Starting with the line that holds "Take A Further 40% Off Sale", reproduce each line through the last one of the data, exactly as written. Pictures are not copied.

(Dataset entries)
━━━━━━━━━━

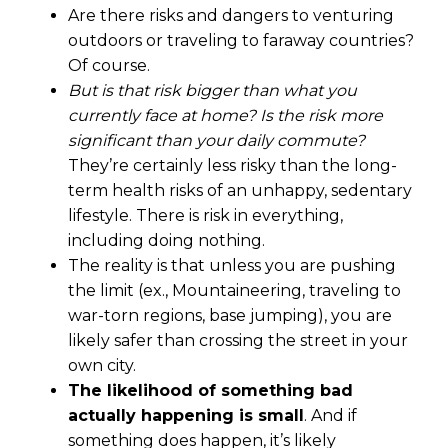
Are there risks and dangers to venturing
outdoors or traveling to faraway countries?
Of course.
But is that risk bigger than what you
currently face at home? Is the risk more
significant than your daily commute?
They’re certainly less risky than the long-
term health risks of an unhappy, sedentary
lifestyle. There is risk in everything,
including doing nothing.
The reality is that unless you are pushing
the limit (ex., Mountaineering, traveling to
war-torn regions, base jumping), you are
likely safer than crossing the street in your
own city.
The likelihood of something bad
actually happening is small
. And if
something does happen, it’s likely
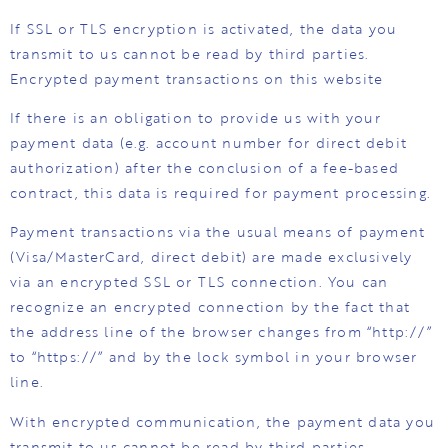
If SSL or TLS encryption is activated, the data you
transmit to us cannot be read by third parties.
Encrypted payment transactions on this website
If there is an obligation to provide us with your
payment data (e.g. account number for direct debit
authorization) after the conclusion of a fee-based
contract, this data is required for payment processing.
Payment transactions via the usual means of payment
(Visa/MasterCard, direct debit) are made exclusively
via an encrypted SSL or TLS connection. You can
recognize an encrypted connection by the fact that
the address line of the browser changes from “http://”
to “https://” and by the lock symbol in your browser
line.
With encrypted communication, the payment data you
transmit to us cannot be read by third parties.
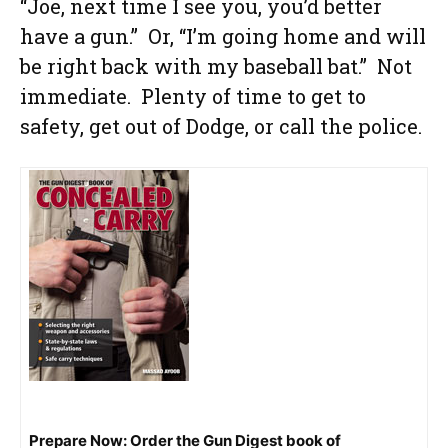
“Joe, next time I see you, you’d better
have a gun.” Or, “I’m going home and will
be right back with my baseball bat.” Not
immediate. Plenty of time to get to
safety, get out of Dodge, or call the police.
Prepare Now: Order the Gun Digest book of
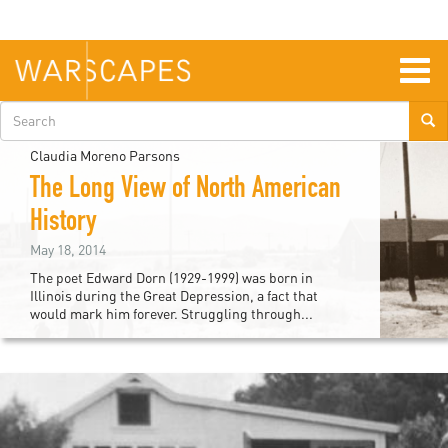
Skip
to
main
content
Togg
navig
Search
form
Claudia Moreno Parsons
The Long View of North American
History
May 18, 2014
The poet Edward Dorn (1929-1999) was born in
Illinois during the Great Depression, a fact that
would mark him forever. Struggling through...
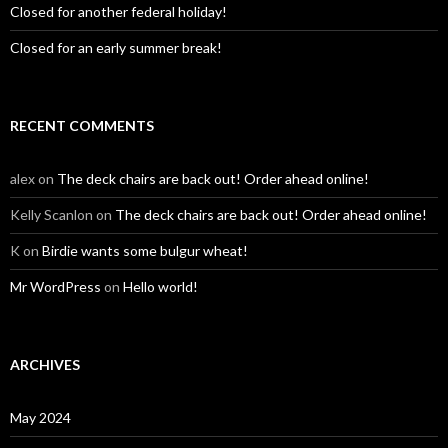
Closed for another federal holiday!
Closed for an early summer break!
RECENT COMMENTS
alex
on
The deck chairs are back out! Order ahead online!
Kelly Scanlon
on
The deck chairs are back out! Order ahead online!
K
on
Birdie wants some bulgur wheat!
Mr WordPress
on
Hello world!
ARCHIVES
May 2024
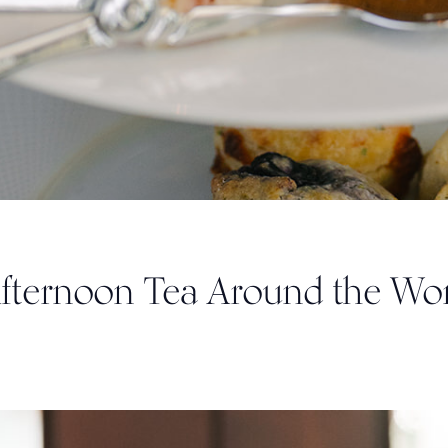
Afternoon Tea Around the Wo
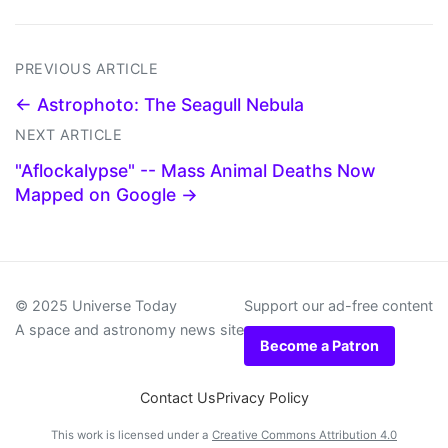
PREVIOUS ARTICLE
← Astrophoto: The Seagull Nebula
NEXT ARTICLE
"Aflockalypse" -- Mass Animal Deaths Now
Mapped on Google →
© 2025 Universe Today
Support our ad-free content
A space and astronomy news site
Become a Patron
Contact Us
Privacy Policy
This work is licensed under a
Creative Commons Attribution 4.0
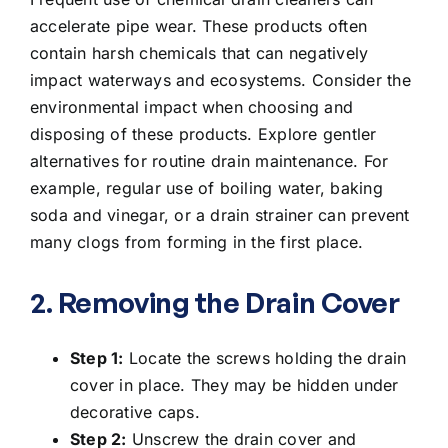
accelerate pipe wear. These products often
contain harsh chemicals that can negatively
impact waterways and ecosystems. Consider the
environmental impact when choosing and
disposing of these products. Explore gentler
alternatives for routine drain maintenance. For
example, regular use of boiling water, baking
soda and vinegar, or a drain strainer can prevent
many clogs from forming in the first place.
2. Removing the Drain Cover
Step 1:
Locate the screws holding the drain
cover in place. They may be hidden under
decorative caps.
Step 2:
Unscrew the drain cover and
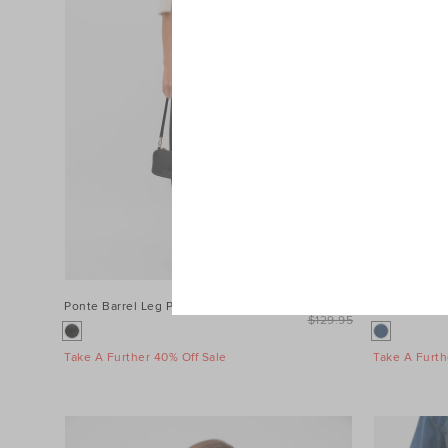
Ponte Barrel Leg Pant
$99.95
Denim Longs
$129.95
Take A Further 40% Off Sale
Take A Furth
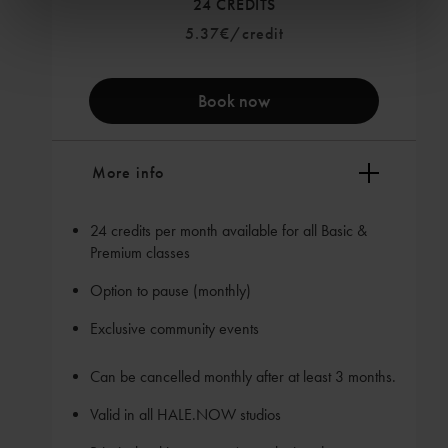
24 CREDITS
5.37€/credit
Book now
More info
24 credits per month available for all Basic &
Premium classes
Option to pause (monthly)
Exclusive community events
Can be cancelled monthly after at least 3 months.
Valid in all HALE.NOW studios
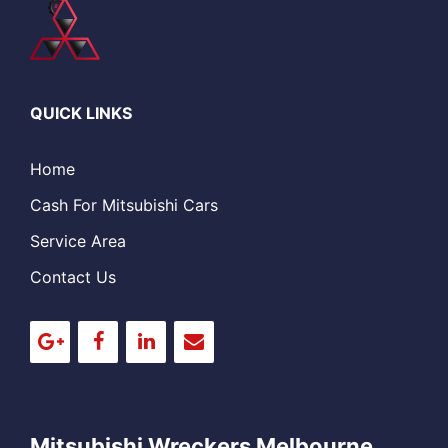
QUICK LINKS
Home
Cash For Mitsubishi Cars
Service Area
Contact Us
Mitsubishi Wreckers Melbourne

━━━━━━━━━━

- OUTPUT OF THE TASK
Take A Further 40% Off Sale
Take A Furth
24 CREDITS
5.37€/credit
Book now
More info
24 credits per month available for all Basic &
Premium classes
Option to pause (monthly)
Exclusive community events
Can be cancelled monthly after at least 3 months.
Valid in all HALE.NOW studios
QUICK LINKS
Home
Cash For Mitsubishi Cars
Service Area
Contact Us
Mitsubishi Wreckers Melbourne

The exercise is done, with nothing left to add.